What the exercise asks:
Using the data below, gather each line that includes the word "input".

Data excerpts:
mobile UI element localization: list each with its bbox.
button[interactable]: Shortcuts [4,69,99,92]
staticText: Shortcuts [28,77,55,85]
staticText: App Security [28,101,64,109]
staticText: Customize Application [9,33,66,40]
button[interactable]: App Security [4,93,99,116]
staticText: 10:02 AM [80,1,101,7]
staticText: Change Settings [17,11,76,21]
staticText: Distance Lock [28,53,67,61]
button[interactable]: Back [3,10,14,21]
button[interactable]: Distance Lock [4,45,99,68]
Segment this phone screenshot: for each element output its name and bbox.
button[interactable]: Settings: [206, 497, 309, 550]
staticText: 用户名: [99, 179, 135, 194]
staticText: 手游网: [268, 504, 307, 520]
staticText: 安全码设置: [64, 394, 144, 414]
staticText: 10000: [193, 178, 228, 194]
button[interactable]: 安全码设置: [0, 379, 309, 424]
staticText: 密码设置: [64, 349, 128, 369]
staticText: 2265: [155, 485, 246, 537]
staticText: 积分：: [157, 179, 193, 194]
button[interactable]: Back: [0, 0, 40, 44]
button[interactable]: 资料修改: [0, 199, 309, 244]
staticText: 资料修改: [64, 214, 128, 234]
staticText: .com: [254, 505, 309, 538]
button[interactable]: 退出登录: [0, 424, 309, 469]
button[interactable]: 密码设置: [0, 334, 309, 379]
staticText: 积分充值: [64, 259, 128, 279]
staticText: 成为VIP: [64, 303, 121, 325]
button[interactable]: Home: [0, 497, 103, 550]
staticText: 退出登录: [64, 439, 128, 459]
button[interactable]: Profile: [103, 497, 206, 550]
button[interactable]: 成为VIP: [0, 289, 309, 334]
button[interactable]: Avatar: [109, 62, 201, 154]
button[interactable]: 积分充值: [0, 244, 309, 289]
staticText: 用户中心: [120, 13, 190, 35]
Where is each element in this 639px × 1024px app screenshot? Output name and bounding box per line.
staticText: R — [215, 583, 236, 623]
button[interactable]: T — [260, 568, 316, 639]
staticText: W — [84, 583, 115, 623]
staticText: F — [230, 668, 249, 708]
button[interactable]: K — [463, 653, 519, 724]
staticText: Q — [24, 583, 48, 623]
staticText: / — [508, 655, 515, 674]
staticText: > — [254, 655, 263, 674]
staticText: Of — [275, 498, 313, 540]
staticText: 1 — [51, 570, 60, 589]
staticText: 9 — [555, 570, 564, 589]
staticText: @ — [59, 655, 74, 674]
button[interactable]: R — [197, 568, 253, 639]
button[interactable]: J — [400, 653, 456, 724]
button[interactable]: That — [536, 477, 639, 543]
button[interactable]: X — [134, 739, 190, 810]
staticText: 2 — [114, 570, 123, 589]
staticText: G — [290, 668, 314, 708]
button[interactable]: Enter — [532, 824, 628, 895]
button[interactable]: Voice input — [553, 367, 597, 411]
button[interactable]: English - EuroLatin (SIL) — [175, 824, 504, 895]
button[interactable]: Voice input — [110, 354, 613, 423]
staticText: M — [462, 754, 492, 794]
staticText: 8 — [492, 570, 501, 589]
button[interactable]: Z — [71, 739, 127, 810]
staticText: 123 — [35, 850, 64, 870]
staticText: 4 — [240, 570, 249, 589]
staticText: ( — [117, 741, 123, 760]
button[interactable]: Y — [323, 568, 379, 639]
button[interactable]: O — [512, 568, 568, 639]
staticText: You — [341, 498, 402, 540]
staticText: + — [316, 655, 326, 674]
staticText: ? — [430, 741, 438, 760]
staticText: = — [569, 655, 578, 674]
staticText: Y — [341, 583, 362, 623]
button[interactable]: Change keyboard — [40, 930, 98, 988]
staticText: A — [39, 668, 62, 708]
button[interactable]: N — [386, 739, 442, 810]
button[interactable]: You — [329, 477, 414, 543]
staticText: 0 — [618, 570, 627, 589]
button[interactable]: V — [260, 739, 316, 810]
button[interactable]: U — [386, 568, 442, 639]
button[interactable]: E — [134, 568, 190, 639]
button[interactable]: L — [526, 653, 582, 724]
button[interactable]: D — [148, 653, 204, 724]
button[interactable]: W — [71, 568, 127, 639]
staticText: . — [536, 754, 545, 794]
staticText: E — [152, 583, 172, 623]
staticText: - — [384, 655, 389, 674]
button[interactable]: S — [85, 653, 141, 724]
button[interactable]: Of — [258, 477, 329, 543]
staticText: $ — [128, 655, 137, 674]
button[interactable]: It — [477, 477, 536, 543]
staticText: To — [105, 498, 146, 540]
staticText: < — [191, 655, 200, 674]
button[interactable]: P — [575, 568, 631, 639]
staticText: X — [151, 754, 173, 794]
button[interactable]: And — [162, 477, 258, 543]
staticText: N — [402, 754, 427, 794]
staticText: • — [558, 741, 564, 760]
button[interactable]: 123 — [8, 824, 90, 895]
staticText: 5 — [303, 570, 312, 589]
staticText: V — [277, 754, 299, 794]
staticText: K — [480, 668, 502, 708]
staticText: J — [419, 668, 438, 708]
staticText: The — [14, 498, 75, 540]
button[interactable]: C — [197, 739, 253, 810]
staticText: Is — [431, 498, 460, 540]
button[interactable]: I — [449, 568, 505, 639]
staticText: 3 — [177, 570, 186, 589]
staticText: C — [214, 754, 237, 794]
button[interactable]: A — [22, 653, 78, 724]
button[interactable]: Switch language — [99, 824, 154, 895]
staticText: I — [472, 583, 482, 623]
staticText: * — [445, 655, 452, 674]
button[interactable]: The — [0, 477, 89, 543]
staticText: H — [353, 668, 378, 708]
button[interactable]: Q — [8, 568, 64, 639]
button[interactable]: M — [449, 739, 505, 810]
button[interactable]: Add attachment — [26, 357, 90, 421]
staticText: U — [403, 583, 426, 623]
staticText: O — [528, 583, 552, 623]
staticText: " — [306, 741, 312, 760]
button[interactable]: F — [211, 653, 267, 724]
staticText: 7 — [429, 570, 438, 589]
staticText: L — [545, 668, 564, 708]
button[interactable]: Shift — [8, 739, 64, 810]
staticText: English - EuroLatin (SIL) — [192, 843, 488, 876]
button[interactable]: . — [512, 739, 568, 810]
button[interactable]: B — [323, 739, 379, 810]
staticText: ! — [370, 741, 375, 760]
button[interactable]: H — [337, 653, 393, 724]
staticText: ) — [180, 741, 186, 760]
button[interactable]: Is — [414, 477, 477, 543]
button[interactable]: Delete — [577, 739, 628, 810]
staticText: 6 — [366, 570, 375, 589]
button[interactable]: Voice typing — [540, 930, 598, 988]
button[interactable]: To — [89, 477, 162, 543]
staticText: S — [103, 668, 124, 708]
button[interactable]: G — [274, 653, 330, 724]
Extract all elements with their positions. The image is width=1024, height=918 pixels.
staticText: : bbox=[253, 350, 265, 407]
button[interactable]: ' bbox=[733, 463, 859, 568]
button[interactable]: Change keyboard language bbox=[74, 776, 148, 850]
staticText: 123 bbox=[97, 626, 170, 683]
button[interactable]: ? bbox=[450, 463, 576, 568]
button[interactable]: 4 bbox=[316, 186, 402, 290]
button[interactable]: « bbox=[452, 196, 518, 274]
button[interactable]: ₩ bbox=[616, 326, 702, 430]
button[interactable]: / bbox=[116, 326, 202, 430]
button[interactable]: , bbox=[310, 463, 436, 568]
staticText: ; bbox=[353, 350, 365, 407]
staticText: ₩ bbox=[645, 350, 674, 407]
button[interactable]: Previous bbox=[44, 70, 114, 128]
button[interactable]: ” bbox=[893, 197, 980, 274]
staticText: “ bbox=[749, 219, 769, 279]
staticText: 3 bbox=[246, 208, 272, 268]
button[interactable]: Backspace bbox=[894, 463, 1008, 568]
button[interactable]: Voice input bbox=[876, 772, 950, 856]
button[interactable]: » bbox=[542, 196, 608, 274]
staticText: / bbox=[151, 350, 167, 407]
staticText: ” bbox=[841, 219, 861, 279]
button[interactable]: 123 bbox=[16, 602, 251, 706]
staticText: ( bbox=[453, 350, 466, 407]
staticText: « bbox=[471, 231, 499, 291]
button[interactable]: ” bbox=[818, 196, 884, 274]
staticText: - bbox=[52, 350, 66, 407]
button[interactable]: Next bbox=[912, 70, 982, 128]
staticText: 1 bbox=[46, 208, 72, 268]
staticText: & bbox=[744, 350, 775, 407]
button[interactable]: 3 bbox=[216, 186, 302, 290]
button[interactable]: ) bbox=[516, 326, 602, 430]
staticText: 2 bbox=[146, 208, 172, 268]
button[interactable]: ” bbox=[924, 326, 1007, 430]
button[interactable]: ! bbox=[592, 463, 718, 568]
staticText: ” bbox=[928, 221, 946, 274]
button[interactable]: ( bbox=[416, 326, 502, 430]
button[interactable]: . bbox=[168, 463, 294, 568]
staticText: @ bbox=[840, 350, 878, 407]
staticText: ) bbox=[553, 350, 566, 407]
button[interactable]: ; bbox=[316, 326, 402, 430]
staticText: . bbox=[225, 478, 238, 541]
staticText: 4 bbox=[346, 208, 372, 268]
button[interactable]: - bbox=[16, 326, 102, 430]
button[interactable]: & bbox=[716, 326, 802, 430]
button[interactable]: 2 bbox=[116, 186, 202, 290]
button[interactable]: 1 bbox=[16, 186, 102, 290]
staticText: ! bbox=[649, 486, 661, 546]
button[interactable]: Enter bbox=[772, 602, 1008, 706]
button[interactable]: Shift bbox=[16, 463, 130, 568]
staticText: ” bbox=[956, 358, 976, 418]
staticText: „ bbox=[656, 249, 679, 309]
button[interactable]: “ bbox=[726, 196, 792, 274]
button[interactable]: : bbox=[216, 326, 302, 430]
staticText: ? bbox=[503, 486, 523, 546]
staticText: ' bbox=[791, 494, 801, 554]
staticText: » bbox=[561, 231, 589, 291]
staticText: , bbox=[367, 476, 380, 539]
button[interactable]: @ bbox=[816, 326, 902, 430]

Written response:
button[interactable]: Voice input — [553, 367, 597, 411]
button[interactable]: Voice input — [110, 354, 613, 423]
button[interactable]: Voice input bbox=[876, 772, 950, 856]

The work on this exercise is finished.